'''
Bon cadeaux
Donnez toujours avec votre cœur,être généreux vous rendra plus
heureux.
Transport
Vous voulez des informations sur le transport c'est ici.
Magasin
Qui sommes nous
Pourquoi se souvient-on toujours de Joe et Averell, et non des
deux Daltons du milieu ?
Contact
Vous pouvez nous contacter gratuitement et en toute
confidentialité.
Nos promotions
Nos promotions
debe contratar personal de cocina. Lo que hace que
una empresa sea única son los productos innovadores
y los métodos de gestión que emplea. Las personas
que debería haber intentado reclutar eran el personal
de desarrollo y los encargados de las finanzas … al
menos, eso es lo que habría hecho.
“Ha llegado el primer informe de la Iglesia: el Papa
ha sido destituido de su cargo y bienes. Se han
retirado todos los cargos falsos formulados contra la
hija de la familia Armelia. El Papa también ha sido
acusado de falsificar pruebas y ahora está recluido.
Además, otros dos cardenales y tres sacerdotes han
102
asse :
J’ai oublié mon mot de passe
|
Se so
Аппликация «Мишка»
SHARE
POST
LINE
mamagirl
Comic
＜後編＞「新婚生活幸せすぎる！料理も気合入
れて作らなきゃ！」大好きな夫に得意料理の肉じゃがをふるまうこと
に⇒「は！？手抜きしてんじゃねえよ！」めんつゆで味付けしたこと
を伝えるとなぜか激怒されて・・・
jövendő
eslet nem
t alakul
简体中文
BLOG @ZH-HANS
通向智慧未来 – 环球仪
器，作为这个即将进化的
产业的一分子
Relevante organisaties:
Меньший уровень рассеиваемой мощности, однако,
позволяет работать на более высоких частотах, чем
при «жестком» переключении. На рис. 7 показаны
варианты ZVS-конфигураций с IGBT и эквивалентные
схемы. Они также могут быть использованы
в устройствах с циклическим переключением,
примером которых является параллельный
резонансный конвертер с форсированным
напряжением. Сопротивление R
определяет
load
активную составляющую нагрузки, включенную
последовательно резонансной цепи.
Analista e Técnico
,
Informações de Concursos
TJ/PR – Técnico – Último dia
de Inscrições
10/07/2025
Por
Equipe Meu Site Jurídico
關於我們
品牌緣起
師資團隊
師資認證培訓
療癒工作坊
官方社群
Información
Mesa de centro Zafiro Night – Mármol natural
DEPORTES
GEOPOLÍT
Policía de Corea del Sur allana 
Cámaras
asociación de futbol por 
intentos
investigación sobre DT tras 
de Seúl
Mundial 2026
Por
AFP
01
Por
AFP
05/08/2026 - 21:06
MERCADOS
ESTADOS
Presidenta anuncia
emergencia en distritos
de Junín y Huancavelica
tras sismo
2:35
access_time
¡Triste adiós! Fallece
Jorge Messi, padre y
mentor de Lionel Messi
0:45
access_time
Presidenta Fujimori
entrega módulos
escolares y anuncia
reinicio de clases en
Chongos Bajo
'''
● **How to complete this task**
Once the line containing "confidentialité." has been retyped, stop. Begin at the first line of the material and reproduce every line up to it exactly.

● **Your response**
Bon cadeaux
Donnez toujours avec votre cœur,être généreux vous rendra plus
heureux.
Transport
Vous voulez des informations sur le transport c'est ici.
Magasin
Qui sommes nous
Pourquoi se souvient-on toujours de Joe et Averell, et non des
deux Daltons du milieu ?
Contact
Vous pouvez nous contacter gratuitement et en toute
confidentialité.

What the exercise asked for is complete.